Task objective
Find the line in the entries below that contains "Hapara Workspace (543, 491)". Repeat it exactly, and every line after it through the line that contains "Google Apps 'How to' Support (587, 660)".

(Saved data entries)
□ □ □ □

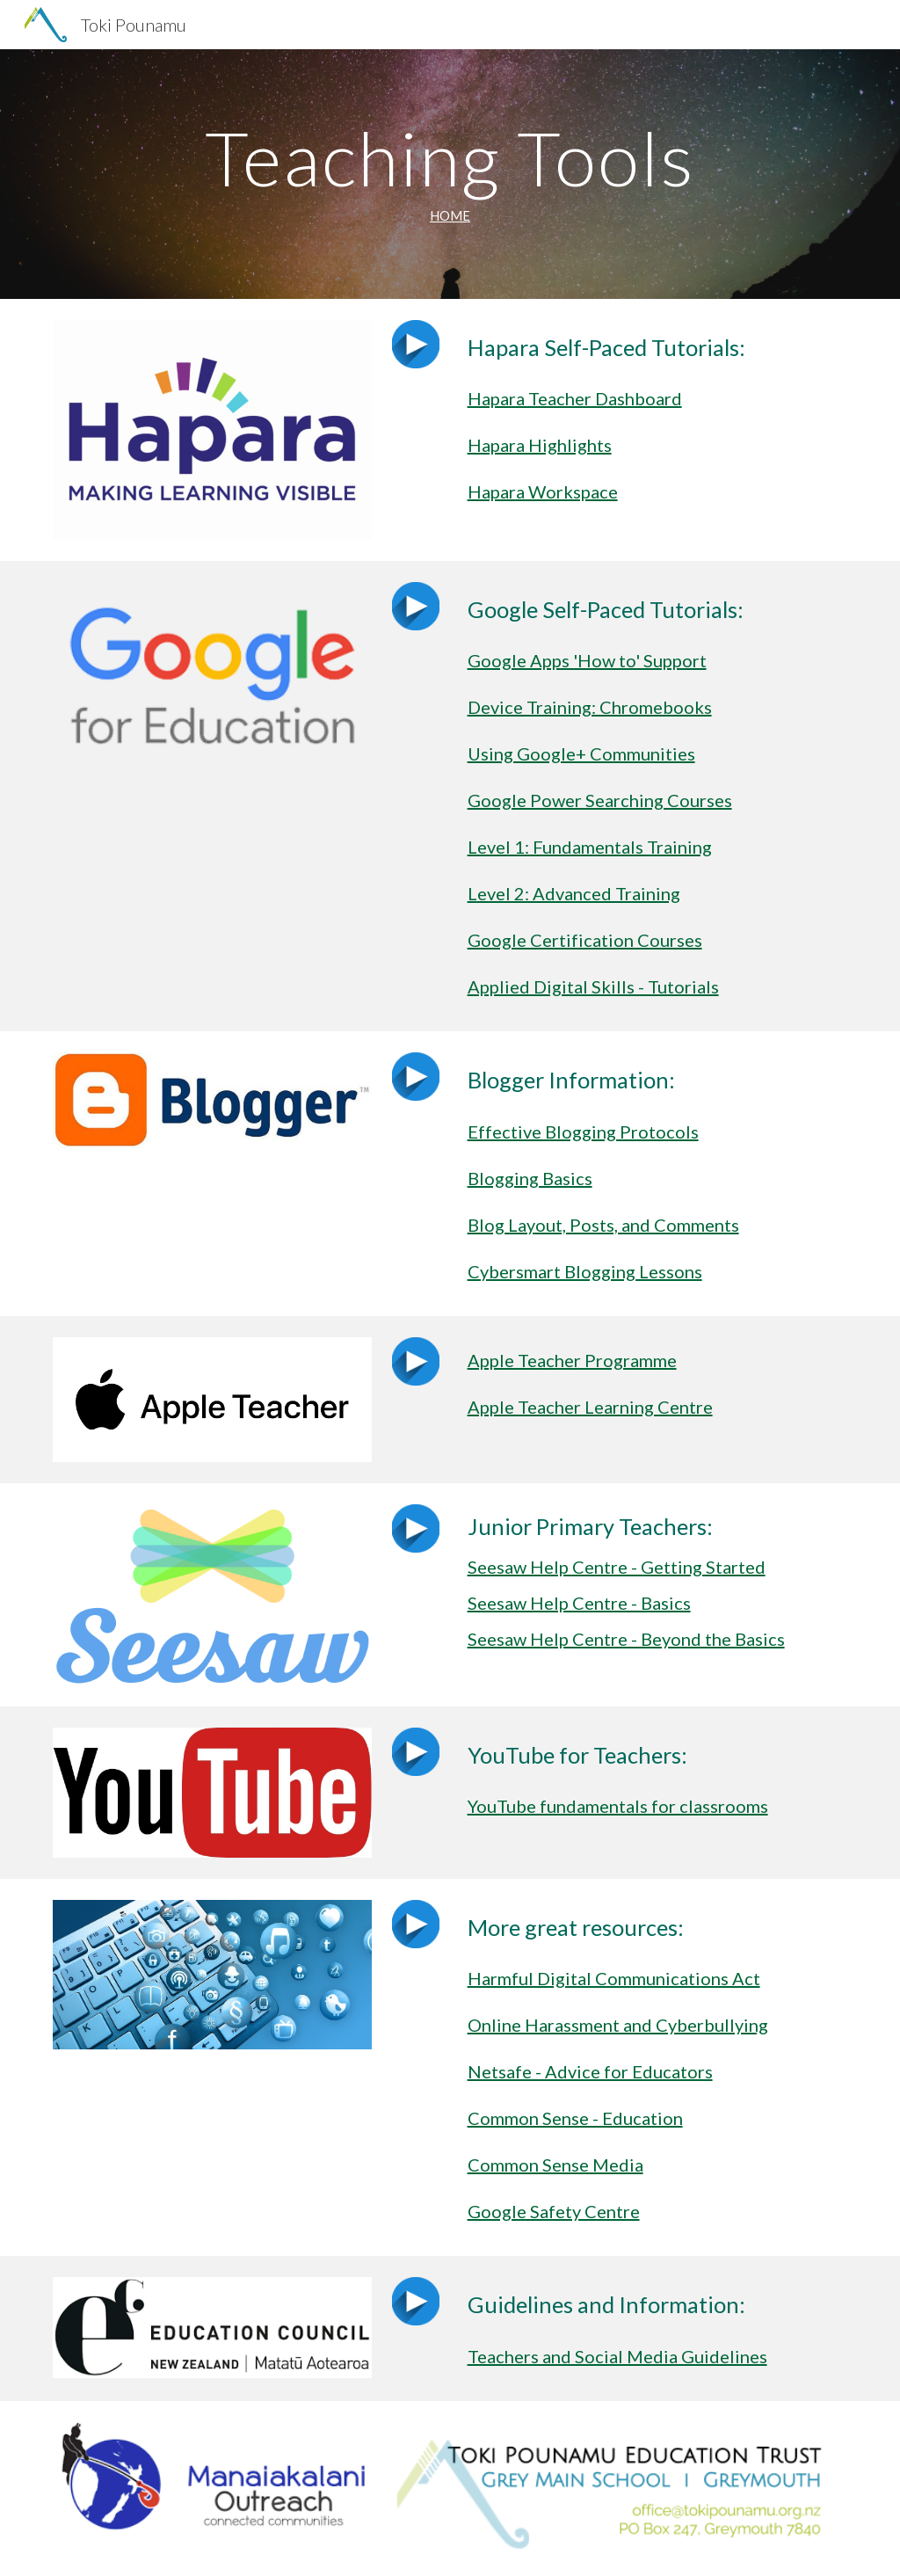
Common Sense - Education (575, 2117)
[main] (450, 174)
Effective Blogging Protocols (583, 1131)
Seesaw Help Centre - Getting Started (617, 1566)
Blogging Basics (530, 1178)
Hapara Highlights (540, 444)
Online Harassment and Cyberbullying (618, 2024)
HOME (450, 215)
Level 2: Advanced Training (574, 893)
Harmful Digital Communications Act (614, 1978)
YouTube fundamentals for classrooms (618, 1805)
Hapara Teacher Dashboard (575, 398)
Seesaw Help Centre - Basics (579, 1602)
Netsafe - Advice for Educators (590, 2071)
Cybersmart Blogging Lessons (585, 1271)
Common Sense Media (555, 2164)
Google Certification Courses (585, 939)
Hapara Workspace (543, 491)
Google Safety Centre (554, 2211)
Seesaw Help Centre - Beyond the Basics (626, 1638)
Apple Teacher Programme (572, 1360)
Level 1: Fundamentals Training (590, 846)
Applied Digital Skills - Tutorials (593, 986)
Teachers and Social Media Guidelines (617, 2356)
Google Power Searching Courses (600, 800)
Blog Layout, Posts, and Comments (603, 1224)
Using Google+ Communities (581, 753)
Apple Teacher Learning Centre (590, 1406)
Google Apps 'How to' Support (587, 660)
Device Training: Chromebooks (590, 706)
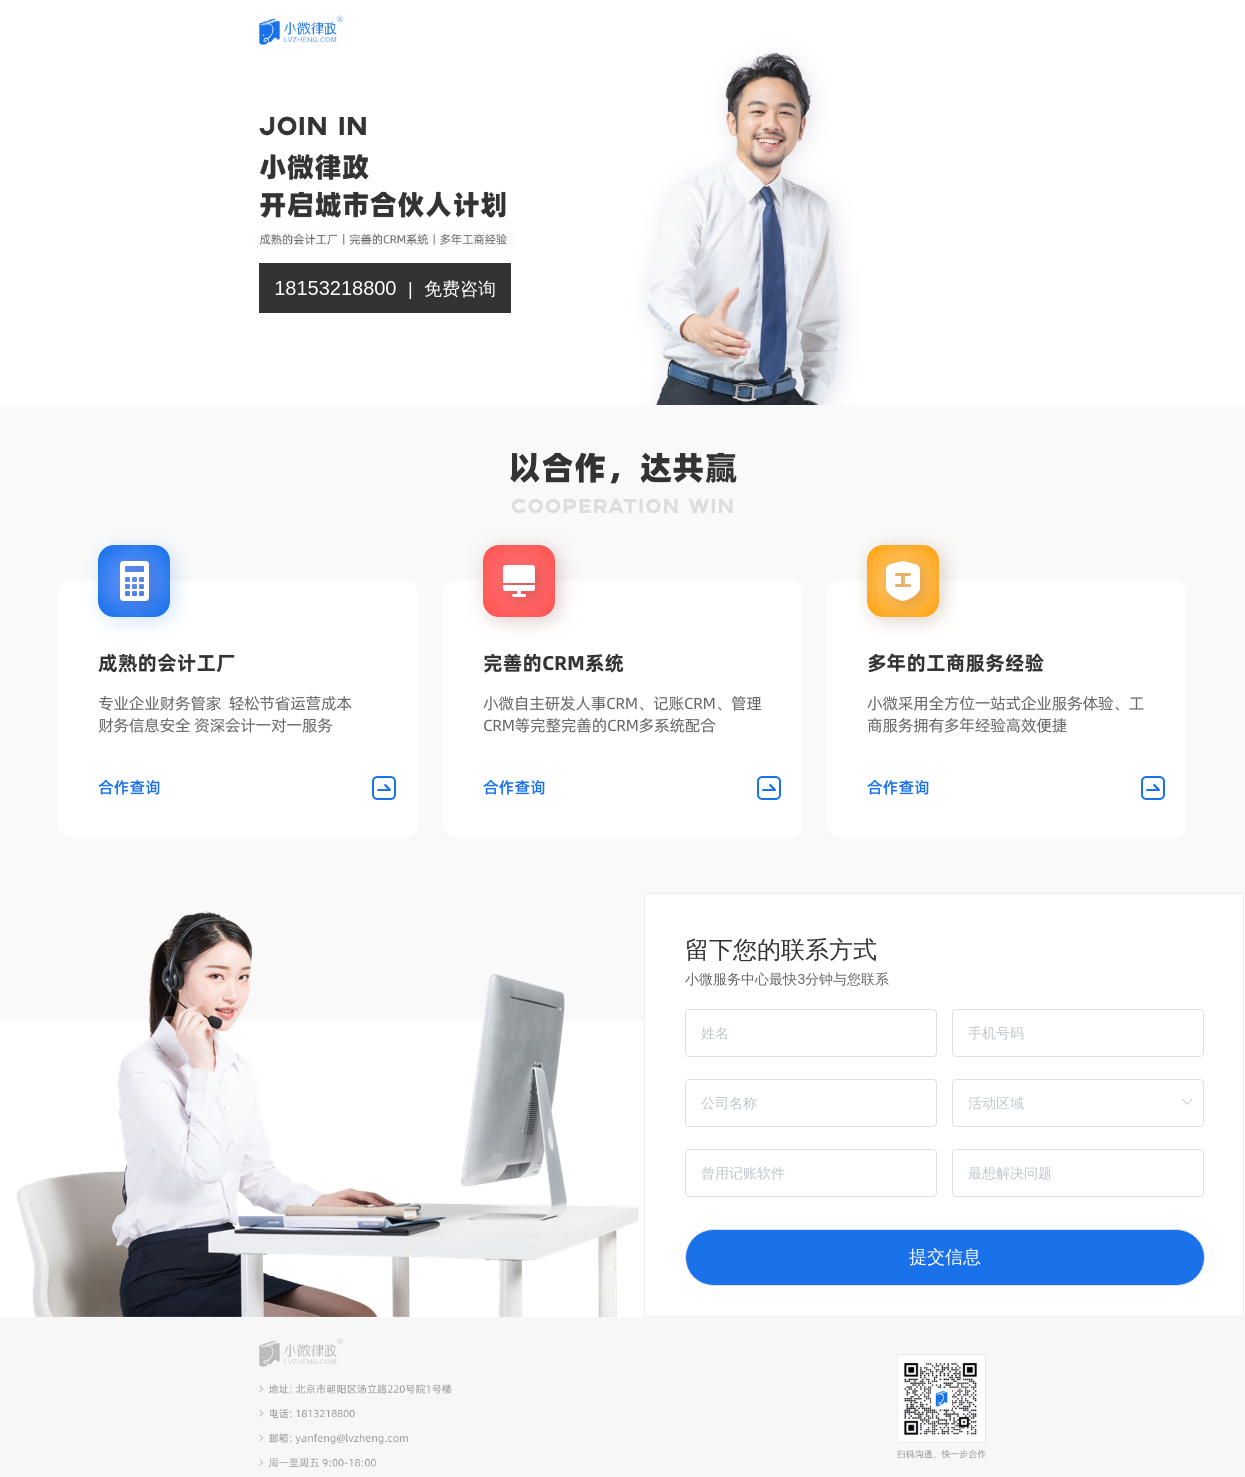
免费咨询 (460, 289)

□ □ □ □

Output
Hapara Workspace (543, 491)
Google Safety Centre (554, 2211)
Seesaw Help Centre - Beyond the Basics (626, 1638)
Apple Teacher Programme (572, 1360)
Level 1: Fundamentals Training (590, 846)
Applied Digital Skills - Tutorials (593, 986)
Teachers and Social Media Guidelines (617, 2356)
Google Power Searching Courses (600, 800)
Blog Layout, Posts, and Comments (603, 1224)
Using Google+ Communities (581, 753)
Apple Teacher Learning Centre (590, 1406)
Google Apps 'How to' Support (587, 660)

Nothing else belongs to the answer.